As angry rhetoric about terrorist sponsorship increased on both sides, a border clash between the two security forces erupted Sept. 17. Islamist militants stormed into an Indian Army base and gunned down 17 Indian soldiers, which the Indian government immediately blamed on Pakistan. “I am deeply disappointed with Pakistan’s continued and direct support to terrorism and terrorist groups,” India’s Home Minister Rajnath Singh said on Twitter after the attack.
The Indian government claimed two weeks later Oct. 3 to have conducted “surgical strikes” by special forces across the Pakistani line of control in Kashmir. Indian incursion into Pakistan without prior notice again inflamed tensions to higher levels. The Pakistani government denies any such raid took place.
Experts say Pakistan’s government insists the strikes did not took place, because if they did so they would be forced to respond. “The Pakistani military would be forced to retaliate in the event of a more prominent strike,” retired Indian Army Col. Ajai Shukla wrote in a New Delhi paper.
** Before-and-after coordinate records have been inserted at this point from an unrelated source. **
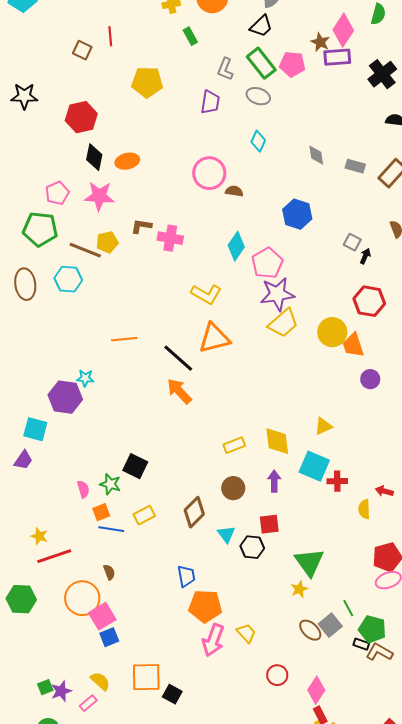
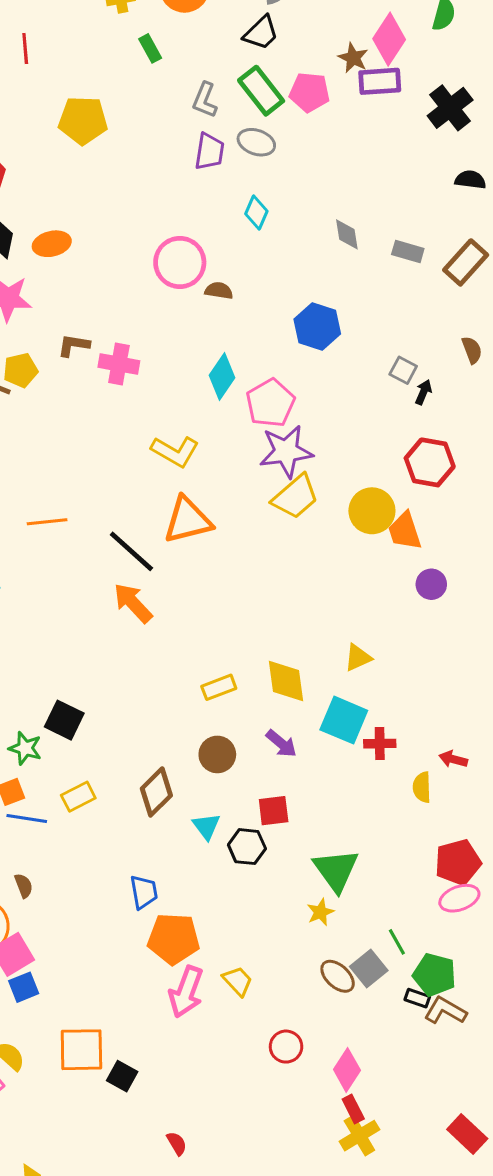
purple trapezoid: (210, 102) -> (209, 152), moved
purple arrow: (274, 481) -> (281, 744), turned 130

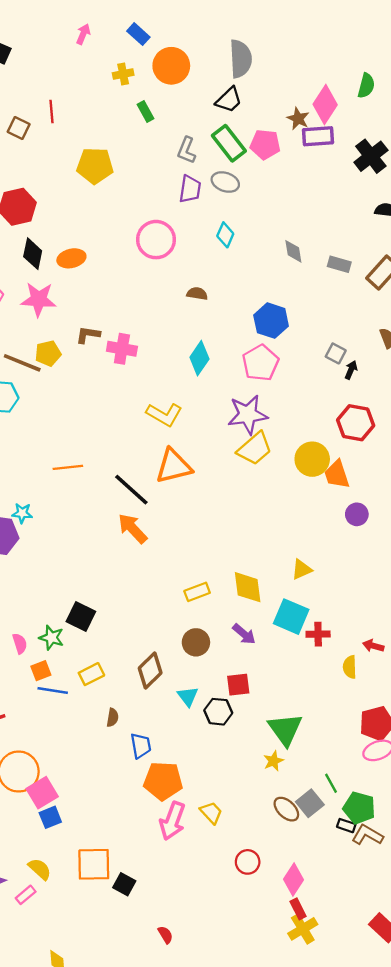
pink circle: (180, 262) -> (156, 240), moved
pink pentagon: (270, 403) -> (261, 363), moved
brown semicircle: (24, 886) -> (113, 718), moved, turned 30

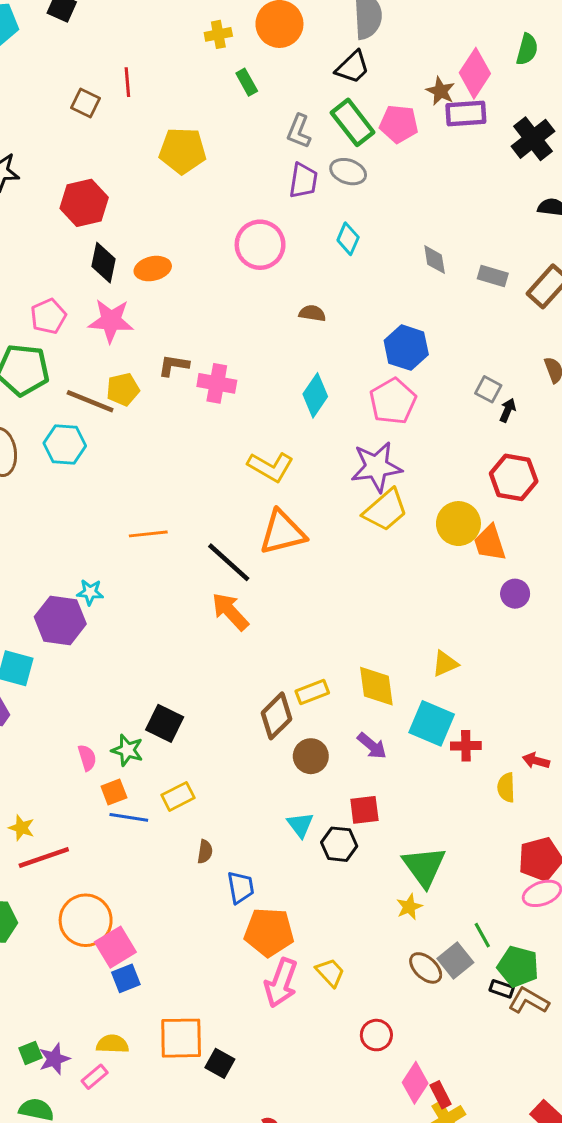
brown diamond: (150, 671) -> (276, 716), moved
yellow semicircle: (40, 869) -> (112, 1044), turned -40
pink diamond: (293, 880) -> (415, 1083), moved

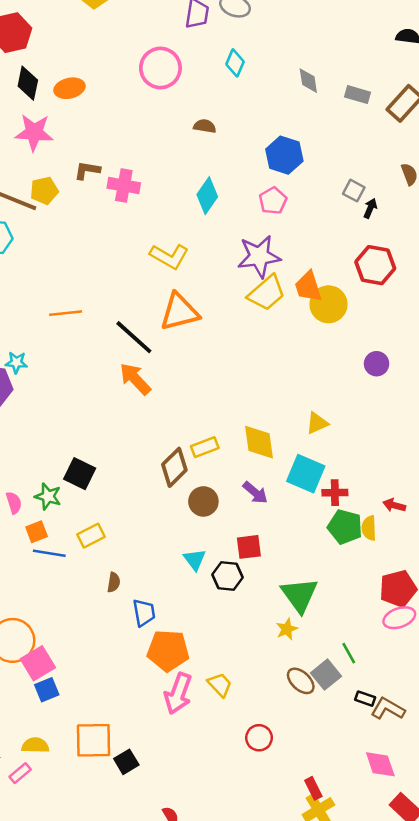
pink pentagon: (393, 401) -> (273, 201), size x0.7
orange trapezoid: (490, 543) -> (308, 287), moved
green pentagon: (518, 966) -> (345, 527), moved
black square: (220, 1063) -> (126, 762), turned 30
pink diamond: (415, 1083) -> (380, 764), moved, turned -52

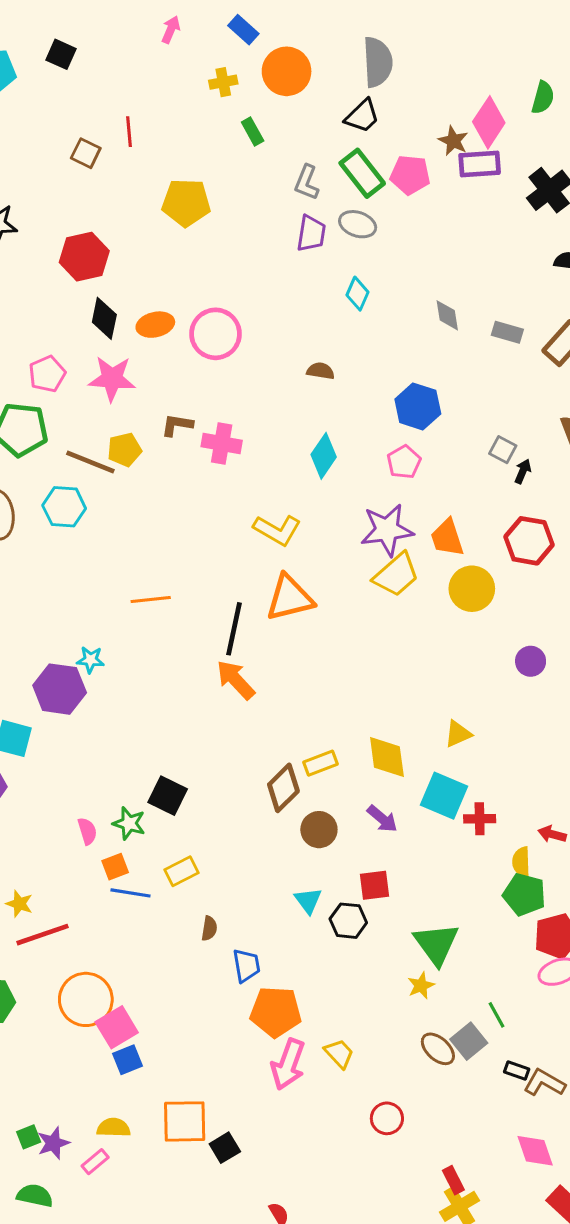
pink circle: (160, 68) -> (216, 334), moved
orange trapezoid: (308, 287) -> (447, 538), moved
black line: (134, 337) -> (234, 629), turned 60
green pentagon: (345, 527) -> (524, 894), moved

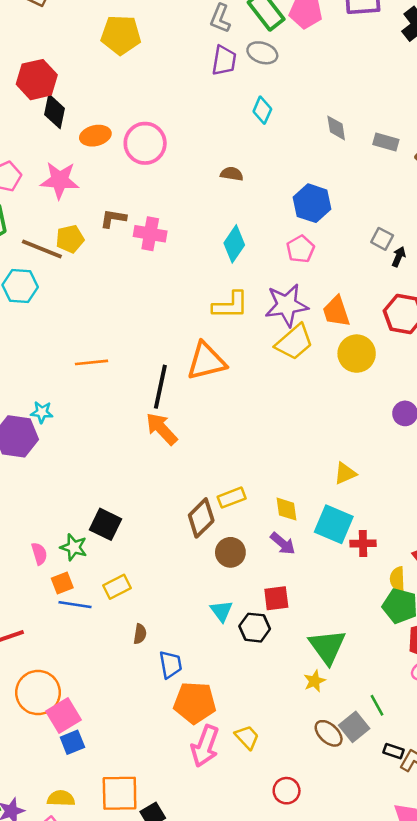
black diamond: (104, 318) -> (55, 111), moved
yellow L-shape: (277, 530) -> (230, 305), moved, turned -30
yellow diamond: (387, 757) -> (287, 509), moved, size x0.7

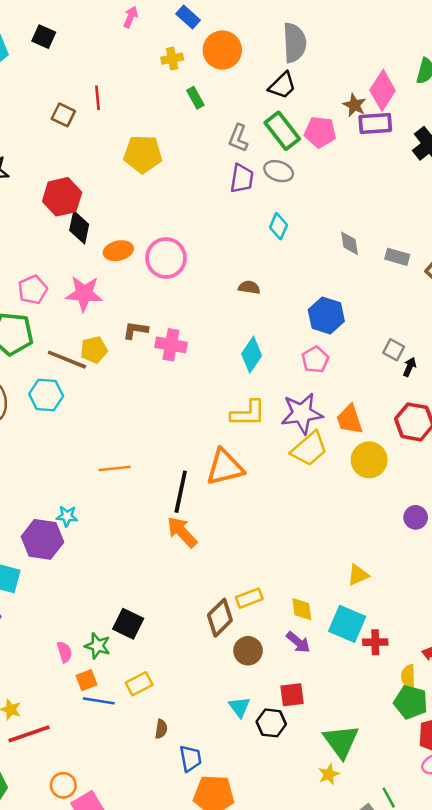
orange circle: (38, 693) -> (63, 785), size x0.6

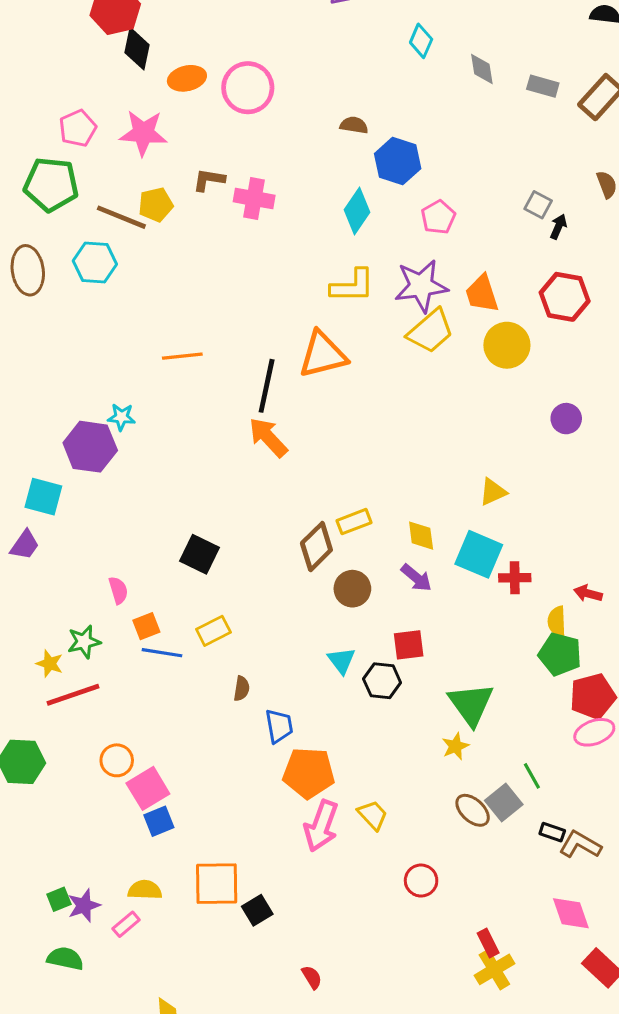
cyan diamond: (279, 226) -> (421, 41), moved
blue hexagon: (326, 316) -> (398, 161), moved
green star: (98, 646) -> (84, 642), moved, turned -30

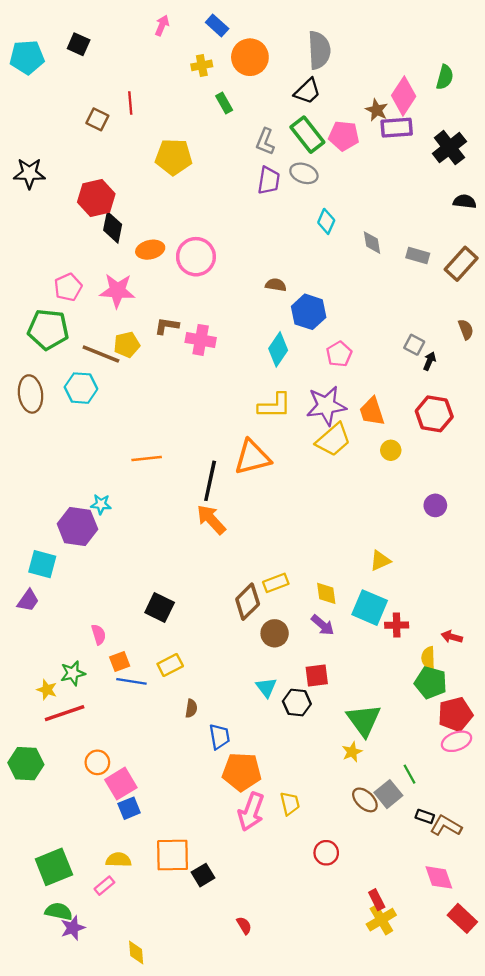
yellow circle: (507, 345) -> (391, 450), size x0.6
yellow trapezoid: (373, 815) -> (290, 803), turned 30
green square: (59, 899) -> (54, 867), size x2.0
purple star: (84, 905) -> (73, 928), moved

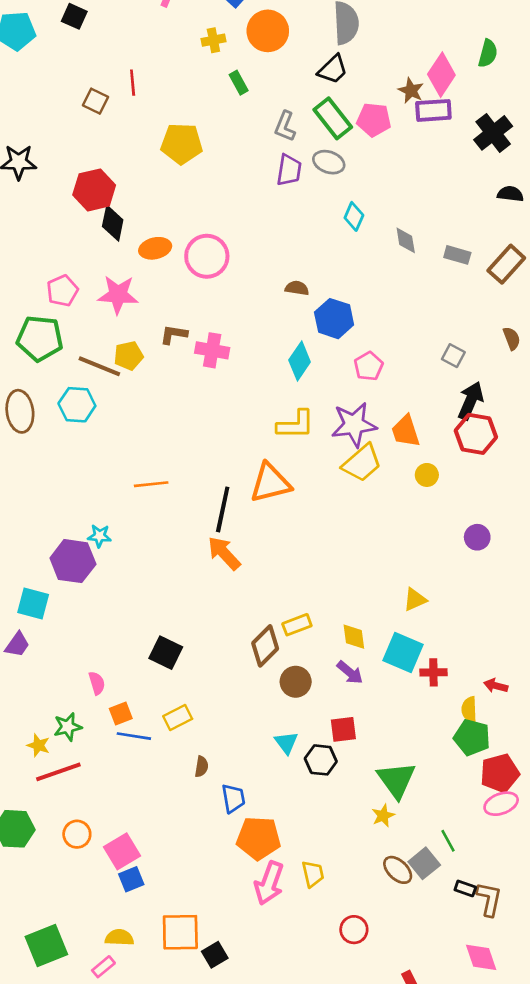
black arrow: (429, 361) -> (471, 401), moved, size x1.8
orange circle: (97, 762) -> (77, 834), moved
brown L-shape: (446, 826) -> (489, 899), turned 72

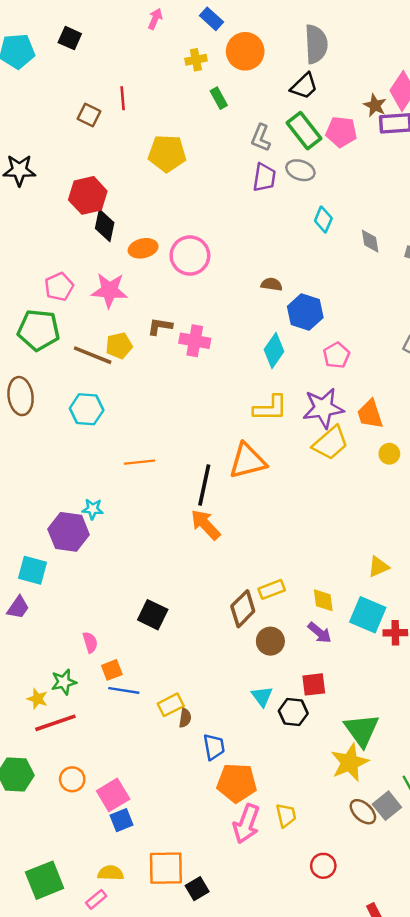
cyan hexagon: (77, 405) -> (87, 409), moved
yellow rectangle: (178, 718) -> (171, 705), moved
yellow star: (383, 816) -> (350, 762), size x1.8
Indian Prime Minister Narendra Modi even pulled out of the South Asian Association for Regional Cooperation scheduled for November. Modi then went so far as to denounce Pakistan as the “mothership of terrorism” at a Oct. 26 meeting with Russian, Chinese and Brazilian heads of state. Modi’s escalation rhetoric is meant to put pressure on Pakistani Prime Minister Nawaz Sharif to crackdown on terrorist militant groups operating inside his borders.
The problem is Sharif has a limited amount of authority over the Pakistani Army, which is seen as the main sponsor of the militant groups. “Prime Minister Sharif knows better than most that there are limits to how far he can push the army without the army pushing him out the door,” he elaborated. Sharif was ousted in a 1999 coup d’état by Pakistani Army Gen. Pervez Musharraf.
The tensions even extend to the cultural realm. Nationalist fervor is sweeping India in the wake of the September attacks, as prominent Indian film directors came out pledging not to hire Pakistani actors, or screen films with Pakistani cast members. Pakistan angrily responded by banning all Indian radio and television shows from the country, despite their widespread popularity.
While nationalist fervor and strong rhetoric is good for Modi domestically, it is amplifying support for the army in Pakistan, according to Myra MacDonald’s, author of “Defeat Is an Orphan: How Pakistan Lost the Great South Asian War.”
“When we get to the next terror attack, which is probably only a matter of time, the prime minister has boxed himself in, and he can’t take the route his predecessors did and choose to use solely diplomatic alternatives without some loss of face,” Brookings Institution fellow Bruce Riedel told The New York Times Oct. 23.